Play Your Brain NowBy Anette Prehn, co-author of Play Your Brain, published in July 2011It’s dead easy to turn your brain into an opponent. The brain follows a certain logic and if you don’t know what that is and how to make the most of it, you will continue to be the prisoner of a thousand ingrained habits. You may even be making life more difficult for yourself, because you are a novice in “playing your brain.”
The manager, Mike, found out about this the hard way. He had the best of intentions: “making my people grow”. But when he gave feedback to his employees, he noticed that a number of them turned defensive and did not really seem to get his point. When learning about the brain, he realised that his style was rather judgemental which triggered their threat responses – and activated areas of their brains that made them start looking for flaws in his feedback.

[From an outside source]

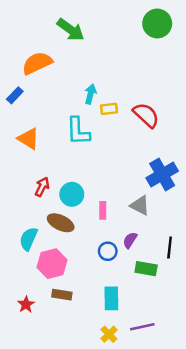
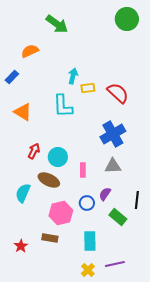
orange semicircle: (37, 63) -> (30, 51), size x0.7
blue cross: (162, 174) -> (113, 134), moved
gray triangle: (140, 205) -> (113, 166), turned -30
pink hexagon: (52, 264) -> (61, 213), moved
green rectangle: (146, 269) -> (118, 217), turned 30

Mike might then have chosen to count them out (lots of managers do!) – thinking they were “just not willing to learn”. But instead he started experimenting with his own behavioural repertoire until he found a style that delivered better results: by engaging their minds, making the situation safer and his good intention clearer.
Ease of execution
Our results and well-being are clearly very much down to what goes on between our – and others’ – ears. Nevertheless, few of us know how to turn the brain into a co-player. It takes knowledge of what goes on in the brain – and it takes a certain mindset, characterized by flexibility, mindfulness, and playfulness, to make the most of this. We call this a musical mindset, because it has everything to do with growing an extensive repertoire, tuning in on the ever-changing environments that you are part of, adapting yourself to the demands of the situation, and coordinating activities in meaningful ways. When you “play your brain” there is an ease of execution, fluency, and improvisation — a pronounced sense of musicality.
The brain does in fact work in musical ways. We liken it to a jazz orchestra, because what zooming in on the activity in the brain, you would see a similar ability to improvise, connect in constantly new ways, and make the most of the resources currently present. The brain is in a state of constant change. It is plastic, i.e. malleable, and you can facilitate change in even very ingrained habits by playing different “melodies” in your inside and outside world.
Create brain-based change
You may come across many rumours about the number of days it takes to change a habit, or beliefs that “you can’t teach an old dog, new tricks”. But this is nonsense, and only serves to hold you back. Instead, when you have practiced something new 3 to 4 times, the “just do it” parts of your brain (also called the ‘basal ganglia’) start firing noticeably, supporting your change.
Changing habits is like tramping new paths in the forest: Each and every time you tramp the new route you make it more visible and the walk more ‘smooth’. Each and every time you walk astray, you just need to head for the desired route and continue tramping your path there. The paths once tramped can never completely disappear but they can get overgrown.
Just because you coincidentally walk down “an old path” once or twice later in life, it does not suddenly turn it into “a major path” again. But if you think to yourself: “Look! Now I did it again! I am never going to change” (and a lot of people do), you put out tripwires for your change. That is a great example of how your brain can be your opponent.
Instead, you can turn this déjà vu experience into a reminder: that you may well return to your new and more useful repertoire and leave those overgrown path behind.